WHAT YOU WILL DO - Repeat each entry word for word.

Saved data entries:
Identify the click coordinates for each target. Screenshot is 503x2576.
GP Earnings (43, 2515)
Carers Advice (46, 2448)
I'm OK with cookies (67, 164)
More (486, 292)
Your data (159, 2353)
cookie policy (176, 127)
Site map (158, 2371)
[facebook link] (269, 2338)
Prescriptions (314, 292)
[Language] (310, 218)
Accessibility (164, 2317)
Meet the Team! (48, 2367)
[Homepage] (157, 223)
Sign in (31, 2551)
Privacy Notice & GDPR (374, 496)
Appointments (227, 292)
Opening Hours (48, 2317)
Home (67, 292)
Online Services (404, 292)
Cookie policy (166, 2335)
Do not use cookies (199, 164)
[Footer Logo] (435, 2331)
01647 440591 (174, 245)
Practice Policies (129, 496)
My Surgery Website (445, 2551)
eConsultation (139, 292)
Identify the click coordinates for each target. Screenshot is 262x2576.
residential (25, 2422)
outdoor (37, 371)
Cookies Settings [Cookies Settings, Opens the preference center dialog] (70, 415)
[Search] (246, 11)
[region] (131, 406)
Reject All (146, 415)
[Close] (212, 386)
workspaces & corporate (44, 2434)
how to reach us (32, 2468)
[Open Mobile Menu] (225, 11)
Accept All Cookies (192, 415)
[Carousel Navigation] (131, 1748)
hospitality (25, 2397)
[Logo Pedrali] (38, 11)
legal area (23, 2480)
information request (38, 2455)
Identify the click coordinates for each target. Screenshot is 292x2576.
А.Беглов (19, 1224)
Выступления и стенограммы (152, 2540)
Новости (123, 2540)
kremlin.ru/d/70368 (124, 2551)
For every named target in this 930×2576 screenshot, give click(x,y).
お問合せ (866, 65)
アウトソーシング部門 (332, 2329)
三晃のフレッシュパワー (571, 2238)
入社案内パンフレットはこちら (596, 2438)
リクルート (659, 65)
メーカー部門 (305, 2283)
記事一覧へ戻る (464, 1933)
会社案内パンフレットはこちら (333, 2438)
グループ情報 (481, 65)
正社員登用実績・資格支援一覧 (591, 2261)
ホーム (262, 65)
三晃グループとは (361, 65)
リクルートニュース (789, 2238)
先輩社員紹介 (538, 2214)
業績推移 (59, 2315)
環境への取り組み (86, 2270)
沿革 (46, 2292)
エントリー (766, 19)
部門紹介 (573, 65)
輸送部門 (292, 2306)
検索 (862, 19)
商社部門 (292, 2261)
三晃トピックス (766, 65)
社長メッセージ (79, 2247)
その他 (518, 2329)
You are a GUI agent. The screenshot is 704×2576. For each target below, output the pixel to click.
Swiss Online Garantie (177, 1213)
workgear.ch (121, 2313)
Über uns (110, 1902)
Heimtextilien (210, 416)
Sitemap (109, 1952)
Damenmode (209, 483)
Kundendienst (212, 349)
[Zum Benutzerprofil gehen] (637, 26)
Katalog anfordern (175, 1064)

RESPONSE BELOW -
Identify the click coordinates for each target. Screenshot is 503x2576.
GP Earnings (43, 2515)
Carers Advice (46, 2448)
I'm OK with cookies (67, 164)
More (486, 292)
Your data (159, 2353)
cookie policy (176, 127)
Site map (158, 2371)
[facebook link] (269, 2338)
Prescriptions (314, 292)
[Language] (310, 218)
Accessibility (164, 2317)
Meet the Team! (48, 2367)
[Homepage] (157, 223)
Sign in (31, 2551)
Privacy Notice & GDPR (374, 496)
Appointments (227, 292)
Opening Hours (48, 2317)
Home (67, 292)
Online Services (404, 292)
Cookie policy (166, 2335)
Do not use cookies (199, 164)
[Footer Logo] (435, 2331)
01647 440591 (174, 245)
Practice Policies (129, 496)
My Surgery Website (445, 2551)
eConsultation (139, 292)
Identify the click coordinates for each target. Screenshot is 262x2576.
residential (25, 2422)
outdoor (37, 371)
Cookies Settings [Cookies Settings, Opens the preference center dialog] (70, 415)
[Search] (246, 11)
[region] (131, 406)
Reject All (146, 415)
[Close] (212, 386)
workspaces & corporate (44, 2434)
how to reach us (32, 2468)
[Open Mobile Menu] (225, 11)
Accept All Cookies (192, 415)
[Carousel Navigation] (131, 1748)
hospitality (25, 2397)
[Logo Pedrali] (38, 11)
legal area (23, 2480)
information request (38, 2455)
Identify the click coordinates for each target. Screenshot is 292x2576.
А.Беглов (19, 1224)
Выступления и стенограммы (152, 2540)
Новости (123, 2540)
kremlin.ru/d/70368 (124, 2551)
For every named target in this 930×2576 screenshot, give click(x,y).
お問合せ (866, 65)
アウトソーシング部門 (332, 2329)
三晃のフレッシュパワー (571, 2238)
入社案内パンフレットはこちら (596, 2438)
リクルート (659, 65)
メーカー部門 (305, 2283)
記事一覧へ戻る (464, 1933)
会社案内パンフレットはこちら (333, 2438)
グループ情報 (481, 65)
正社員登用実績・資格支援一覧 (591, 2261)
ホーム (262, 65)
三晃グループとは (361, 65)
リクルートニュース (789, 2238)
先輩社員紹介 (538, 2214)
業績推移 (59, 2315)
環境への取り組み (86, 2270)
沿革 (46, 2292)
エントリー (766, 19)
部門紹介 (573, 65)
輸送部門 (292, 2306)
検索 (862, 19)
商社部門 (292, 2261)
三晃トピックス (766, 65)
社長メッセージ (79, 2247)
その他 (518, 2329)
You are a GUI agent. The screenshot is 704×2576. For each target below, output the pixel to click.
Swiss Online Garantie (177, 1213)
workgear.ch (121, 2313)
Über uns (110, 1902)
Heimtextilien (210, 416)
Sitemap (109, 1952)
Damenmode (209, 483)
Kundendienst (212, 349)
[Zum Benutzerprofil gehen] (637, 26)
Katalog anfordern (175, 1064)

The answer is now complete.